I was having a problem with not being able connect the VIC to one of our servers (ESX 3.0.2) and tried rebooting it. That didn't help. The server reboots but I can't connect to it with the client. I can ssh to it but none of the virtual servers have started.
It seems that vmware.hostd starts and dies immediately. If I run 'service mgmt-vmware restart', it dies again. The last entries in /var/log/vmware/host.d are:
2008-04-17 17:03:38.706 'ServiceSystem' 3076472960 verbose Invoking command /etc/init.d/ntpd status
2008-04-17 17:03:38.723 'ServiceSystem' 3076472960 verbose Command finished with status 0
2008-04-17 17:03:38.724 'FirewallSystem' 3076472960 verbose Loading firewall configuration file '/etc/vmware/firewall/services.xml.old'
2008-04-17 17:03:38.729 'App' 3076472960 panic Application error: File Format Exception: Node has both value and children
2008-04-17 17:03:38.730 'App' 3076472960 panic Backtrace generated:
This system is supposed to be supported by HP but they won't call back. Meanwhile, I've got 20 servers down and no idea how to fix this.
Anyone? Please?
Remove the file from /etc/vmware/firewall/services.xml.old
It appears there's a loop that goes in and tries to run things in that folder. Delete that file and restart hostd.
-KjB
It sounds like you have some kind of drive/OS corruption. Are the VMs on local storage or on a SAN. Could you possibly move the VMs until you resolve the issue with the host?

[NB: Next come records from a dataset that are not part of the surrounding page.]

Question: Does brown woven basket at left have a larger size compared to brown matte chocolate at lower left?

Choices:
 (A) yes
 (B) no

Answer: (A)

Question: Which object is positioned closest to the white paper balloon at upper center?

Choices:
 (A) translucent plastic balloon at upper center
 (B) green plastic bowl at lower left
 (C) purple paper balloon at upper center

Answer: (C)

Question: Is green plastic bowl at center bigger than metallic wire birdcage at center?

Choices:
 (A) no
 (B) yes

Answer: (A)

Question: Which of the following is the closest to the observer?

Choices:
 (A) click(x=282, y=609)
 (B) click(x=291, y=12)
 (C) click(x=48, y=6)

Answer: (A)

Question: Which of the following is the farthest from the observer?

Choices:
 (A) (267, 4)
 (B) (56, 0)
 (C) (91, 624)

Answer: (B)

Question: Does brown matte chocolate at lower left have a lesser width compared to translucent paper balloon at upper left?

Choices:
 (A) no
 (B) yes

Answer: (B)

Just started moving the VM's.
We should be able to get by for while. Really need to figure out how to troubleshoot this.
Unfortunately, VMWare got into production before anyone here really got to know it. We use the 'Just too late' training model.
Try checking to see if the /logs partition is full, that'll kill hostd.
vdf -h
/dev/sda6 1.4G 57M 1.3G 5% /var/log
No, I've been caught by full log partition before. Not this time
OK. VMs are successfully moving to a new server so I can start breathing right again.
This is no longer urgent but I still need a fix (hopefully other than rebuilding a server)
Remove the file from /etc/vmware/firewall/services.xml.old
It appears there's a loop that goes in and tries to run things in that folder. Delete that file and restart hostd.
-KjB
That was it. I had renamed the services.xml to services.xml.old and copied in a file from another server. Apparently the bad one was still being read. Once I deleted the bad one and tried to restart vmware-hostd came up.
I'm not sure what happened to change these, but they had probably been like that for months.
Thanks!!
Ken